The next morning after breakfast, Eleanor and Penelope left for Tahiti in the speedboat, leaving Astrid, Océane, and Adeline on Dolphin Island. After helping clean up the kitchen, the girl inventor turned on her computer system and checked everything over.
“Adeline,” she called into the other room. “I don’t suppose you have a connection to the Internet, do you?”
“As a matter of fact we do,” the young woman replied, stepping past Astrid to point to a spot on the wall. “They laid an underwater cable from Papeete a long time ago. I think back in the eighties. I hope it still works.”
“More like the nineties,” said Astrid, sitting down in front of the outlet, and pulling out her pocket toolkit. “This is a CAT-3 connection. I’m going to need to convert it. I’ll just strip an end off one of these cables I brought and we can see if the connection still works.”
A few minutes later, Astrid had a wire running from the wall to the back of the Ion desktop computer. After she ran the setup routine, the Maxxim Industries web page appeared on the screen.
“This will work. We’re limited to 100 megabits, but that’s not too bad really. When you said it was made in the eighties, I thought it might have been a 1200 baud connection.”
“I know most of those English words,” said Adeline, “but I still have no idea what you’re talking about.”
“That’s okay. Why don’t you show me your data?”
Adeline had recorded 2,164 sounds on a digital recorder. Each recording corresponded to an entry in a notebook that described the likely meaning. The job would require that all the sounds be copied to the computer and then to the data from the notebook would be typed in. Afterwards, a database would have to be written that included both.

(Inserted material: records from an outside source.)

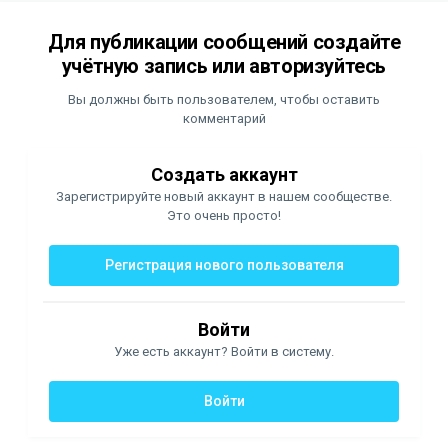
Для публикации сообщений создайте
учётную запись или авторизуйтесь
Вы должны быть пользователем, чтобы оставить
комментарий
Создать аккаунт
Зарегистрируйте новый аккаунт в нашем сообществе.
Это очень просто!
Регистрация нового пользователя
Войти
Уже есть аккаунт? Войти в систему.
Войти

“Well, I’d better get started.”
“I can help,” said Océane. “I am a very good typist. I can input everything from the notebook, while you create the program.”

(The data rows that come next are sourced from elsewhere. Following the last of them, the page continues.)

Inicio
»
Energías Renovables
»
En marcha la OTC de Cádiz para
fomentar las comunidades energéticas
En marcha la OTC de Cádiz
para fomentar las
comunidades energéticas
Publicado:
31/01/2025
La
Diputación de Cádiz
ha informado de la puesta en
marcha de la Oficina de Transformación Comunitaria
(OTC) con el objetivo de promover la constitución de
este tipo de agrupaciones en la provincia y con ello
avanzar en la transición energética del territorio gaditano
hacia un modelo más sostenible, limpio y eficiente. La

“Great,” said Astrid. “Why don’t we take two of the portable computers and do it while we sit on the beach? I hope you have sunscreen.”

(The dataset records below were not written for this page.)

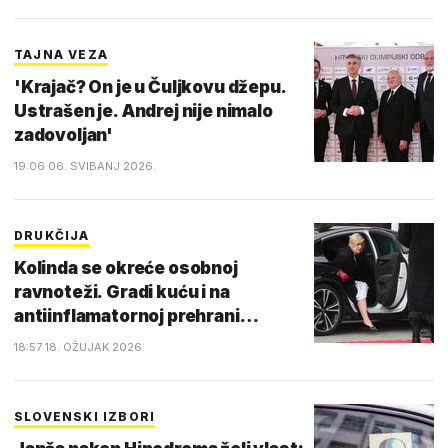
TAJNA VEZA
'Krajač? On je u Čuljkovu džepu.
Ustrašen je. Andrej nije nimalo
zadovoljan'
19:06 06. SVIBANJ 2026.
DRUKČIJA
Kolinda se okreće osobnoj
ravnoteži. Gradi kuću i na
antiinflamatornoj prehrani…
18:57 18. OŽUJAK 2026.
SLOVENSKI IZBORI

Océane did have sunscreen and they helped each other cover all their exposed skin. Océane had a black one-piece swimsuit, but Astrid wore shorts and a yellow top, not having thought to pack a suit. Adeline followed them down and set up a large beach umbrella, under which the two teen girls sat with their computers.
It was a lovely day and the only sounds were of the surf crashing onto the sand, and an occasional squawk of a seabird. It seemed like very little time had passed, when Adeline arrived back on the beach with a wicker picnic basket.
“Eleanor and Penelope should be back soon,” she said, as she passed out plates and then scooped potato salad onto them.
“Good,” said Astrid. “I really want to meet your dolphins.”
“Well, we really don’t need the boat for that. Most afternoons, they swim right around the island. I flatter myself that they come to visit me, but in reality they hunt over the reef and sun themselves in the lagoon. Have some cheese.”
“How come all the French people I know are thin,” said Astrid, taking a slice of Camembert, “and you all eat so much cheese and bread.”
“Obviously it isn’t bread or cheese that makes a person fat,” said Océane.
“You Americans don’t take time for your food,” said Adeline. “You are in too much of a hurry. It’s not healthy.”
“I agree with you there,” replied Astrid. “My mother is a perfect example. She’s busy all the time. Although, now that I think about it, both times I’ve talked to her recently, she’s been relaxed and at home.”
“Maybe she’s decided to start taking it easy.”
“Maybe, but that somehow doesn’t sound likely.”
“Have some dried fruits,” said Adeline, passing out an assortment of dates, apricots and roasted nuts. “Would you like some wine?”
She handed glasses out and then pulled out a bottle.
“Um, I’m too young to drink.”
“I only drink wine,” said Océane. “My father didn’t let me even drink it until I was twelve.”
“In France, everyone drinks wine. It is good for you.”
“This is that peer pressure everyone keeps telling me about,” said Astrid.
“I don’t want to pressure you, Astrid,” said Océane. “You can drink water.”
“Thank you. I’ll go and get it myself.”
The girl inventor got up and walked up to the house. As soon as she stepped inside, the phone ringer on her Carpé watch began to sound.
“Hi, Toby,” said Astrid, a grin breaking out on her face. “What’s going on?”
“Nothing’s going on with me,” he said. “What’s this I hear about you being in Tahiti?”
“Um, well, I flew down to help a friend of Océane’s with some research.”